At a time when Canada is facing a modest recession and needs to attract private capital, we’ve made building trade infrastructure feel like trying to drive a snowplow through molasses.
What’s needed isn’t revolutionary, just practical. A start would be to maximize the amount of crude transported through the Trans Mountain Expansion pipeline, which ran at 77 per cent capacity in 2024. Under-utilization is attributed to a variety of factors, one of which is higher tolls being charged to producers.
Canada also needs to overhaul the IAA and create a review system that’s fast, clear and focused on accountability, not red tape. Investors need to know where the goalposts are. And, while we are making recommendations, strategic ports like Prince Rupert should be able to participate in global energy trade under the same high safety standards used elsewhere in Canada.
Canada needs a national approach to energy exporting. A 10-year projects and partnerships plan would give governments, Indigenous nations and industry a common direction. This could be coupled with the development of a category of “strategic export infrastructure” to prioritize trade-enabling projects and move them through approvals faster.
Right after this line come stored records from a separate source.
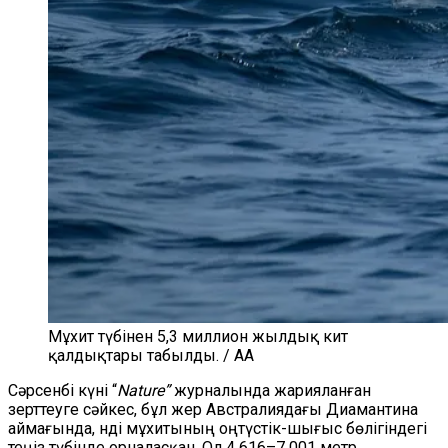
Мұхит түбінен 5,3 миллион жылдық кит
қалдықтары табылды. / AA
Сәрсенбі күні “
Nature”
журналында жарияланған
зерттеуге сәйкес, бұл жер Австралиядағы Диамантина
аймағында, Үнді мұхитының оңтүстік-шығыс бөлігіндегі
теңіз түбінде орналасқан. Ол 4 616–7 001 метр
Of course, none of this can take place without bringing Indigenous partners into the planning process. A dedicated federal mechanism should be put in place to streamline and strengthen Indigenous consultation for major trade infrastructure, ensuring the process is both faster and fairer and that Indigenous equity options are built in from the start.
None of this is about blocking the energy transition. It’s about bridging it. Until we invent, build and scale the clean technologies of tomorrow, responsibly produced oil and gas will remain part of the mix. The only question is who will supply it.
Canada is the most stable of the world’s top oil producers, but we are a puzzle to the rest of the world, which doesn’t understand why we can’t get more of our oil and natural gas to market. In recent years, Norway and the U.S. have increased crude oil production. Notably, the U.S. also increased its natural gas exports through the construction of new LNG export terminals, which have helped supply European allies seeking to reduce their reliance on Russian natural gas.
Canada could be the bridge between demand and security, but if we want to be the world’s go-to energy partner, we need to act like it. That means building faster, regulating smarter and treating trade infrastructure like the strategic asset it is.
The world is watching. The opportunity is now. Let’s not waste it.